Updated 1:42am 1 December 2012

Photo exhibition of Art Deco architecture in Birmingham

Kingstanding Odeon

It was a design movement which transformed the face of Birmingham in the 1920s.

Striking buildings inspired by Art Deco designs sprang up around the city - yet sadly most of them now only survive in old photographs.

To celebrate this key era in city architecture a special Jewellery Quarter exhibition features vintage images of classic Art Deco designs.

Puttin' On The Glitz, which features material from the larger Royal Institute of British Architects (RIBA) collection, explores the style at its peak during the inter-war years.

And as the city marks its past, the new chairman of RIBA West Midlands pledged to promote good design in Birmingham during his tenure.

Gavin Orton, of Bryant Priest Newman Architects (BPN), said it was vital that what was left of Birmingham's architectural majesty wasn't "surrounded by tat".

The exhibition features pictures of key buildings, including the magnificent Kingstanding Odeon in Birmingham and the Shakespeare Memorial Theatre in Stratford-upon-Avon.

Oscar Deutsch, the Birmingham-born son of a Hungarian scrap metal merchant, was an early British cinema magnate whose relationship with Birmingham architect Harry Weedon produced the classic Art Deco Odeon cinemas.

The word Odeon was in use as a cinema brand at the time in France and is of Greek origin, but was appropriated by Deutsch to form the company motto: Oscar Deutsch Entertains Our Nation.

Many of the earliest and best examples of the cinemas in Birmingham and the stand-out Kingstanding and Sutton Coldfield venues still exist today, though they are no longer Odeons.

Mr Deutsch also acquired the Paramount Cinema in New Street in the early 1940s and remodelled it in the in-house Odeon style.

Art Deco emphasised geometrical abstraction, streamlining, floral motifs and has been hailed as capturing the spirit of an age determined to escape the trauma of the Depression.

The Odeon at Perry Barr, pictured in 1930

It inspired photographers such as Dell & Wainwright, John Maltby and Herbert Felton, who's work is also featured in the exhibition.

Contemporaries confronted with this new style during the inter-war years referred to it, often sneeringly, as jazz moderne or simply moderne.

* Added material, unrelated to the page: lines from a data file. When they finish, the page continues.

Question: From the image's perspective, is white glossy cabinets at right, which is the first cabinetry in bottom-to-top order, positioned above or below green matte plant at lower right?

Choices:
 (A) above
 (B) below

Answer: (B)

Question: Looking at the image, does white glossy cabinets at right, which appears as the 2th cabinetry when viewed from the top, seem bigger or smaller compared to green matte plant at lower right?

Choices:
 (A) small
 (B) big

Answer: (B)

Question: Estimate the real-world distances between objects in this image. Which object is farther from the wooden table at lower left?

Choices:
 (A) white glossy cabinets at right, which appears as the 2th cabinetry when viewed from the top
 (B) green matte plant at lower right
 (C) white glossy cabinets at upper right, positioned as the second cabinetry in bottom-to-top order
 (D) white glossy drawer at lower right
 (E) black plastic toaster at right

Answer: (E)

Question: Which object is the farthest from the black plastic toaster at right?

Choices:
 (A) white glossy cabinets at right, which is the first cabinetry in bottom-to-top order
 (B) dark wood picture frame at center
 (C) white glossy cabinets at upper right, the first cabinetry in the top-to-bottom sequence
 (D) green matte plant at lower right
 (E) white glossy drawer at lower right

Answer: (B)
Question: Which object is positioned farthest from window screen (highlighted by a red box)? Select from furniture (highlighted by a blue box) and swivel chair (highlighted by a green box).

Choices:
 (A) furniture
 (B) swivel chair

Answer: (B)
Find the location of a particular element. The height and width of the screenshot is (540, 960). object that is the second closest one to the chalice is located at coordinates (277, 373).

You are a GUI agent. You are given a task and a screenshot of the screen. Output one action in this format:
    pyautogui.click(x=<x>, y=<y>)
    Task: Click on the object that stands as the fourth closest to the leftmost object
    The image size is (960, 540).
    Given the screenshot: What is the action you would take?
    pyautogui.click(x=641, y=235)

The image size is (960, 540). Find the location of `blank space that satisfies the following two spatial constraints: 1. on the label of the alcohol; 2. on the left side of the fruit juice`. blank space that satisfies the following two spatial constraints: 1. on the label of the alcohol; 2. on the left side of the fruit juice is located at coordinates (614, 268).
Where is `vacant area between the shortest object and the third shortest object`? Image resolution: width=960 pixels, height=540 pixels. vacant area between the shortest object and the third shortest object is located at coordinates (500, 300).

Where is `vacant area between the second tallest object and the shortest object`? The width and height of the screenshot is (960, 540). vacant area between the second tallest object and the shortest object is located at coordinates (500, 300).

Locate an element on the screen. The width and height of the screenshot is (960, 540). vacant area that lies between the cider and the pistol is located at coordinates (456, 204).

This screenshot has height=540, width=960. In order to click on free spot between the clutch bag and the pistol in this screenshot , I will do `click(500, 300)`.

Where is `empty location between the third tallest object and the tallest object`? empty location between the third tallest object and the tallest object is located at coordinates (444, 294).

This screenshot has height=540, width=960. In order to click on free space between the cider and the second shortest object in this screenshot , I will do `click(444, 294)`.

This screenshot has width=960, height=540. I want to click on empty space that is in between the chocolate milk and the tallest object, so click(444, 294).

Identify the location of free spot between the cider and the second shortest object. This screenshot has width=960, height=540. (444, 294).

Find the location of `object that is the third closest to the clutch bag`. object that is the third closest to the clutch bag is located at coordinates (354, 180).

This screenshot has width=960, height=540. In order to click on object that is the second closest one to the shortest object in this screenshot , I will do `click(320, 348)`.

The term Art Deco was only coined in the late 1960s.

Many buildings from the era have been destroyed and later generations have no idea how widespread the designs once were.

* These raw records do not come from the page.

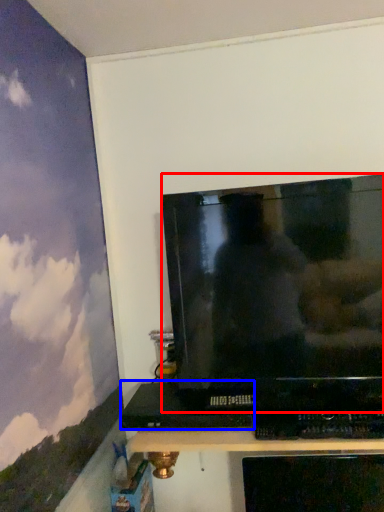 Question: Among these objects, which one is farthest to the camera, television (highlighted by a red box) or computer (highlighted by a blue box)?

Choices:
 (A) television
 (B) computer

Answer: (B) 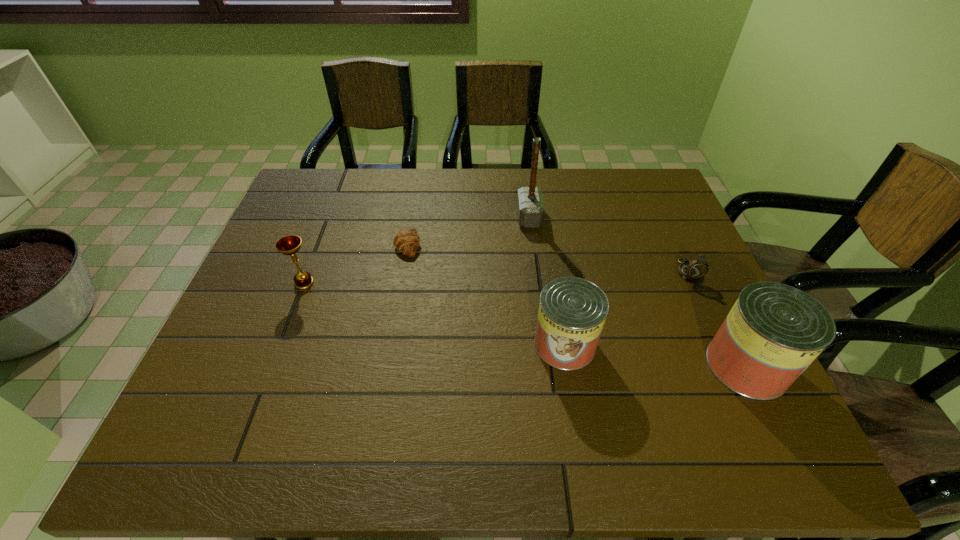 You are a GUI agent. You are given a task and a screenshot of the screen. Output one action in this format:
    pyautogui.click(x=<x>, y=<y>)
    Task: Click on the vacant area situated 0.210m on the left of the right can
    The image size is (960, 540).
    Given the screenshot: What is the action you would take?
    pyautogui.click(x=612, y=366)

Where is `free spot located 0.120m on the striking surface of the hammer`? This screenshot has width=960, height=540. free spot located 0.120m on the striking surface of the hammer is located at coordinates (478, 217).

At what (x,y) coordinates should I click in order to perform the action: click on vacant region located 0.250m on the striking surface of the hammer. Please return your answer as a coordinate pair (x, y). Looking at the image, I should click on (435, 217).

Locate an element on the screen. The image size is (960, 540). free space located 0.210m on the striking surface of the hammer is located at coordinates (448, 217).

Image resolution: width=960 pixels, height=540 pixels. I want to click on vacant point located 0.340m on the right of the leftmost object, so click(x=447, y=283).

The width and height of the screenshot is (960, 540). I want to click on vacant space situated on the left of the shortest object, so click(x=346, y=244).

Locate an element on the screen. free point located 0.170m on the face of the compass is located at coordinates (717, 336).

Where is `object that is at the far edge`? object that is at the far edge is located at coordinates (530, 204).

Locate an element on the screen. object located at the left edge is located at coordinates (288, 245).

Locate an element on the screen. The width and height of the screenshot is (960, 540). can that is at the right edge is located at coordinates (774, 331). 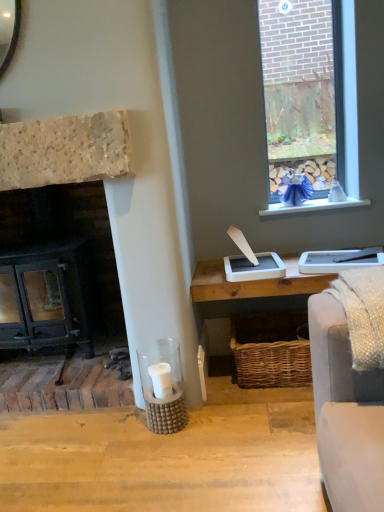 Question: Can you confirm if white painted wood at upper right is thinner than black cast iron fireplace at left?

Choices:
 (A) yes
 (B) no

Answer: (A)

Question: Is white painted wood at upper right beside black cast iron fireplace at left?

Choices:
 (A) yes
 (B) no

Answer: (B)

Question: Does white painted wood at upper right turn towards black cast iron fireplace at left?

Choices:
 (A) no
 (B) yes

Answer: (A)

Question: Can you confirm if white painted wood at upper right is positioned to the right of black cast iron fireplace at left?

Choices:
 (A) yes
 (B) no

Answer: (A)

Question: Is white painted wood at upper right positioned in front of black cast iron fireplace at left?

Choices:
 (A) yes
 (B) no

Answer: (B)

Question: From the image's perspective, is white painted wood at upper right located beneath black cast iron fireplace at left?

Choices:
 (A) no
 (B) yes

Answer: (A)

Question: Can white painted wood at upper right be found inside black cast iron fireplace at left?

Choices:
 (A) yes
 (B) no

Answer: (B)

Question: Can you confirm if black cast iron fireplace at left is thinner than white painted wood at upper right?

Choices:
 (A) yes
 (B) no

Answer: (B)

Question: From a real-world perspective, does black cast iron fireplace at left sit lower than white painted wood at upper right?

Choices:
 (A) no
 (B) yes

Answer: (B)

Question: Considering the relative sizes of black cast iron fireplace at left and white painted wood at upper right in the image provided, is black cast iron fireplace at left wider than white painted wood at upper right?

Choices:
 (A) no
 (B) yes

Answer: (B)

Question: Considering the relative sizes of black cast iron fireplace at left and white painted wood at upper right in the image provided, is black cast iron fireplace at left shorter than white painted wood at upper right?

Choices:
 (A) no
 (B) yes

Answer: (A)

Question: Is black cast iron fireplace at left located outside white painted wood at upper right?

Choices:
 (A) no
 (B) yes

Answer: (B)

Question: Looking at the image, does white painted wood at upper right seem bigger or smaller compared to black cast iron fireplace at left?

Choices:
 (A) big
 (B) small

Answer: (B)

Mr Orton, 31, who is also the former president of the Birmingham Architectural Association, said lessons from the past can be learned in promoting good design for the future during his two-year incumbency.

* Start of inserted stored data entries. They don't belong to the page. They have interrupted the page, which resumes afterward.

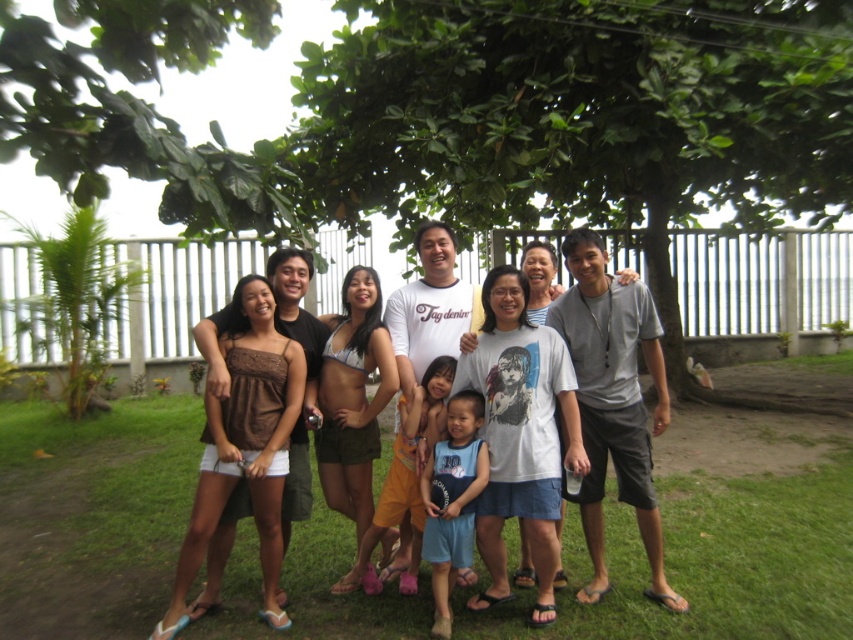 Question: Considering the relative positions of brown fabric dress at left and blue cotton shorts at center in the image provided, where is brown fabric dress at left located with respect to blue cotton shorts at center?

Choices:
 (A) below
 (B) above

Answer: (B)

Question: Observing the image, what is the correct spatial positioning of matte brown dress at center in reference to brown fabric dress at left?

Choices:
 (A) above
 (B) below

Answer: (A)

Question: Which object is the farthest from the green leafy tree at center?

Choices:
 (A) matte brown dress at center
 (B) orange cotton shorts at center
 (C) green grass at center

Answer: (C)

Question: Is matte brown dress at center positioned behind blue cotton shorts at center?

Choices:
 (A) no
 (B) yes

Answer: (B)

Question: Which point is closer to the camera?

Choices:
 (A) (831, 532)
 (B) (592, 593)

Answer: (B)

Question: Which of the following is the closest to the observer?

Choices:
 (A) matte brown dress at center
 (B) gray cotton t-shirt at center
 (C) green grass at center
 (D) blue cotton shorts at center

Answer: (C) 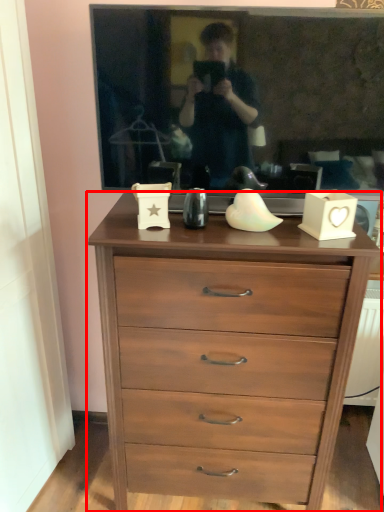 Question: From the image's perspective, what is the correct spatial relationship of chest of drawers (annotated by the red box) in relation to picture frame?

Choices:
 (A) above
 (B) below

Answer: (B)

He said: "We tend not to promote ourselves too much, I think it's a Birmingham thing.

"We've got huge diversity in the city that we need to shout about. It's too easy to be negative.

"A lot of it is perception. If you can start to lift your eyes up a bit and look around.

"My family would visit from Melton Mowbray and we'd walk around the Bullring, Brindleyplace and they would say 'I never realised Birmingham was like this' and it's getting better and better.

"There are lessons to be learned from time gone by."